> _Task description_: Among the entries that follow, the required portion opens with the line containing "Nacional la Castellana" and closes with the line containing "Caterina Nix y". Give that portion again exactly, and nothing else.

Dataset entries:
.....

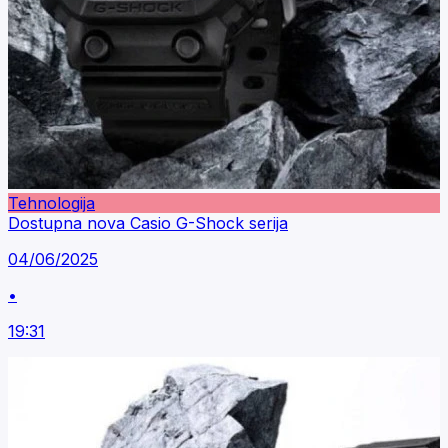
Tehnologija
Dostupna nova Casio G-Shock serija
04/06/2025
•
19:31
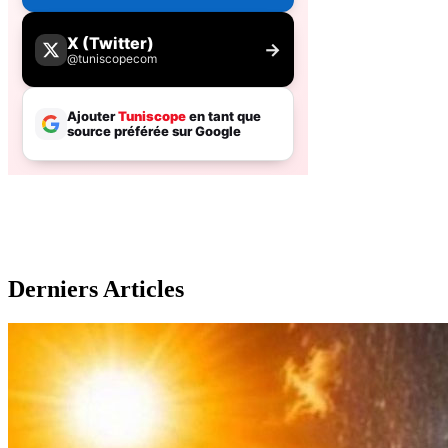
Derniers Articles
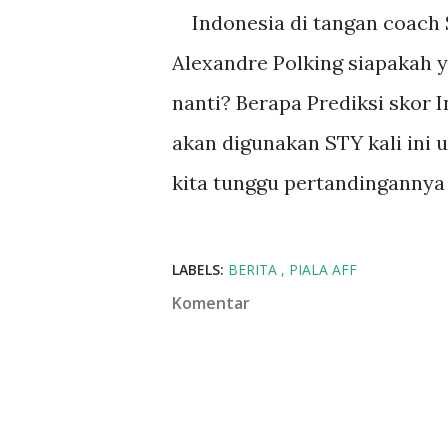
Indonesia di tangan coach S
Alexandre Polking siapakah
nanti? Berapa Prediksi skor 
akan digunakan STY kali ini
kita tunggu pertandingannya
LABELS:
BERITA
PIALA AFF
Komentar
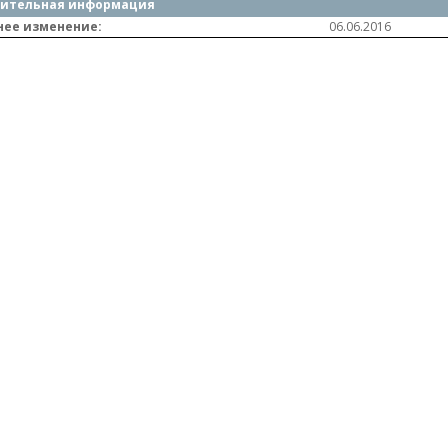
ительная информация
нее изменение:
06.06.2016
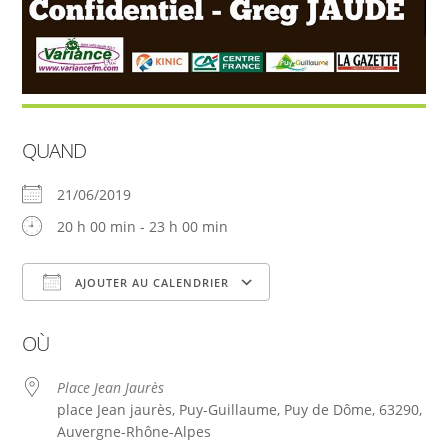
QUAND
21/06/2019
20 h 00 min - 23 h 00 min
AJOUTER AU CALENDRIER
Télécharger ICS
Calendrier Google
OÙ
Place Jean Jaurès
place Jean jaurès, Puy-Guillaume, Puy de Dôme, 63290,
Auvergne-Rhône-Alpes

.....

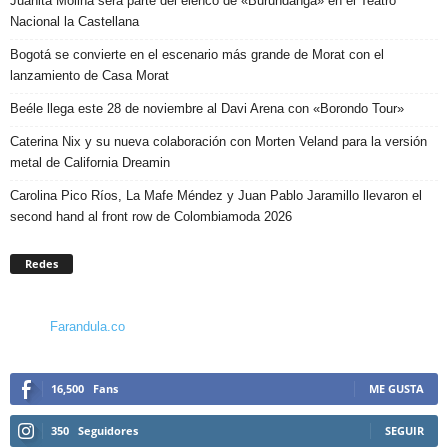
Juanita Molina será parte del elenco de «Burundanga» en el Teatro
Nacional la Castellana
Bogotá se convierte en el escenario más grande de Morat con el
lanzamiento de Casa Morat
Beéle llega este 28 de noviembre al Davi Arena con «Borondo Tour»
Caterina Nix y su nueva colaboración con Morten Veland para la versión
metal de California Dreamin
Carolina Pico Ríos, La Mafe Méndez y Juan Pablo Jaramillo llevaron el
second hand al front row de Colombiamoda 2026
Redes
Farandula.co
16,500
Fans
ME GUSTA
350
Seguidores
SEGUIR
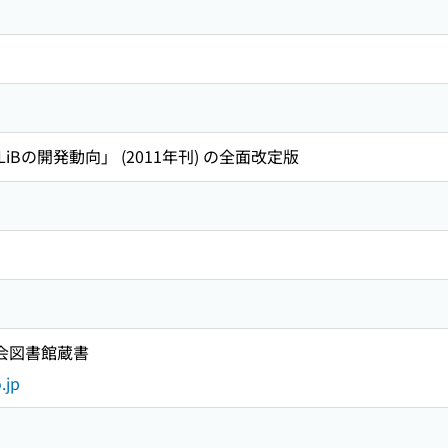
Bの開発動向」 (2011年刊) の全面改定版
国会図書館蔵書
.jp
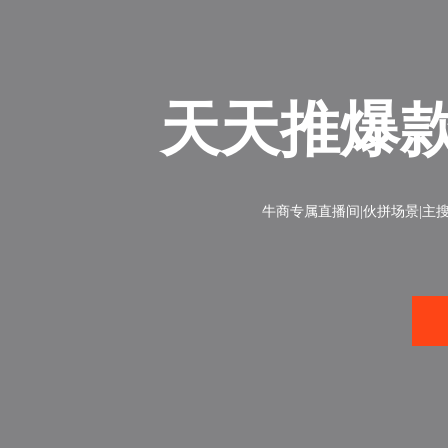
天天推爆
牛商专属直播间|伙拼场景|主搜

.....

> _Response to this task_:
Nacional la Castellana
Bogotá se convierte en el escenario más grande de Morat con el
lanzamiento de Casa Morat
Beéle llega este 28 de noviembre al Davi Arena con «Borondo Tour»
Caterina Nix y su nueva colaboración con Morten Veland para la versión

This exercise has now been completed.